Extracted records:
________

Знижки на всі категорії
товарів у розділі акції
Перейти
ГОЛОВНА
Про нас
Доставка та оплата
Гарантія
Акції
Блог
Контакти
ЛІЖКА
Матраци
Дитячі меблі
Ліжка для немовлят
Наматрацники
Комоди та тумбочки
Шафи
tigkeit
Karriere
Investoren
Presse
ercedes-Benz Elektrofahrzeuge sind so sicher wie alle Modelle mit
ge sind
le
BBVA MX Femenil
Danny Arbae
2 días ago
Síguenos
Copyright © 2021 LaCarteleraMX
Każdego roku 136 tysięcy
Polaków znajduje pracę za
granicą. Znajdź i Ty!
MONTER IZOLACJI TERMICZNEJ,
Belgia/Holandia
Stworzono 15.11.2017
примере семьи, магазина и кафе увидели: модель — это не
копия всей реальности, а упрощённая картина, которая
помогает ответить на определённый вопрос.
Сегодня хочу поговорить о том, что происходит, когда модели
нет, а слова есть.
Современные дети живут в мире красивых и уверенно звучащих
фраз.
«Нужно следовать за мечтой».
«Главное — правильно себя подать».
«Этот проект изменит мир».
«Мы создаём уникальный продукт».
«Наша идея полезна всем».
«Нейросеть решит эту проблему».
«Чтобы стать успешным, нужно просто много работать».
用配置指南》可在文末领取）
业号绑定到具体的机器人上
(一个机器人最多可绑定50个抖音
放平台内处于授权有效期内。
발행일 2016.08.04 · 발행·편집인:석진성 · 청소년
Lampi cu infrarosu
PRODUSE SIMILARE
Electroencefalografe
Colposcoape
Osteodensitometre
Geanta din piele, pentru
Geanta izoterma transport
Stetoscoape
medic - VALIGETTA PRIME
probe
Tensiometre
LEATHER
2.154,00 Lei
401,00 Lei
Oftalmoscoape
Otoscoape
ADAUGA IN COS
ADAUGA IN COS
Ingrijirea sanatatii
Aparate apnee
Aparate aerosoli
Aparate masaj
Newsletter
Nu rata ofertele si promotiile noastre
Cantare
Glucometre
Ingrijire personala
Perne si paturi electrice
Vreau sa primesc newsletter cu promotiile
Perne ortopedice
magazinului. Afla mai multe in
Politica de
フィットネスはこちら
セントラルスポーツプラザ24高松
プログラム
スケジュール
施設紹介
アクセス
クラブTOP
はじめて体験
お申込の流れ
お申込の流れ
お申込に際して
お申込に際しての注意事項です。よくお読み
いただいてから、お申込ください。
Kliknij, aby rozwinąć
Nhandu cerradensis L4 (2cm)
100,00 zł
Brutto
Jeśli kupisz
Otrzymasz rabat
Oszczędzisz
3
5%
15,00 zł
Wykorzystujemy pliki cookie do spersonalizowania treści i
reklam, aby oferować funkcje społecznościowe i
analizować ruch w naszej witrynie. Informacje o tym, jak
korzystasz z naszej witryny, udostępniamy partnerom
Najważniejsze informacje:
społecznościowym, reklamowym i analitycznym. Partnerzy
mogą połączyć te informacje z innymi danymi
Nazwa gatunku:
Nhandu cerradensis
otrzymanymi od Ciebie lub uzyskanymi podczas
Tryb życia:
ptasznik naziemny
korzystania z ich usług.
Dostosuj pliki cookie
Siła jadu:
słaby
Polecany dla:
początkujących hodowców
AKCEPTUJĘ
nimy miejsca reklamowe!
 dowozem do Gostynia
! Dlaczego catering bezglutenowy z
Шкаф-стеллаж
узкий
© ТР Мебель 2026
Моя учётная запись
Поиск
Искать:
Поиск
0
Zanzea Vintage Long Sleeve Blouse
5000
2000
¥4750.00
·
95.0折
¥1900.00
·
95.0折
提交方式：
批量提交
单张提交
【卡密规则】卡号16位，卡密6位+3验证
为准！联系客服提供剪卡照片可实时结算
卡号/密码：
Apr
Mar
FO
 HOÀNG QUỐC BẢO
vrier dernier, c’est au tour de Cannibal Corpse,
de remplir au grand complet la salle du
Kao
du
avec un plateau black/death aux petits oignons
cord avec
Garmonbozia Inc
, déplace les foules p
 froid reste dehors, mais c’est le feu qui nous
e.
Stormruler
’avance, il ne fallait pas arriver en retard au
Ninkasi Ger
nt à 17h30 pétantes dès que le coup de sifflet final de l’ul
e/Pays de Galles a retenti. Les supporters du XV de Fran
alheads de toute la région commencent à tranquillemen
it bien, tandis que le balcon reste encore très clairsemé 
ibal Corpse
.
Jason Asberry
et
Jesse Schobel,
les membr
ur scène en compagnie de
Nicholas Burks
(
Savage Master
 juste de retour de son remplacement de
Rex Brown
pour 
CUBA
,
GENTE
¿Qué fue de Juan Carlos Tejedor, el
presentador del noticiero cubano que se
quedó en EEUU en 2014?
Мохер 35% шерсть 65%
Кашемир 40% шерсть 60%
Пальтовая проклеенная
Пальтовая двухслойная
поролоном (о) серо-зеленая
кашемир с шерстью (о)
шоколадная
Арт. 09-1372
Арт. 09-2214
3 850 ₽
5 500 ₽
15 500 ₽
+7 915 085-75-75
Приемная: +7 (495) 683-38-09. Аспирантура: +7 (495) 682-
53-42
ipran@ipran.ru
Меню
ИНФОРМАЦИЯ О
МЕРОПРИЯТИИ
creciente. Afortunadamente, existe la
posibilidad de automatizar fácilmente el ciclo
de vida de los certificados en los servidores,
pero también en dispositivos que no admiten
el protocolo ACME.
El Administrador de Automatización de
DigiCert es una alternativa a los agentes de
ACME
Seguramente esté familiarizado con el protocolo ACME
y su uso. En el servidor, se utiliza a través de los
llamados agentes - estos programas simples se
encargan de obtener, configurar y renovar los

________

Task prompt - Filter the entries down to the lines containing "ACME". Copy each of those lines.

Expected answer -
el protocolo ACME.
ACME
Seguramente esté familiarizado con el protocolo ACME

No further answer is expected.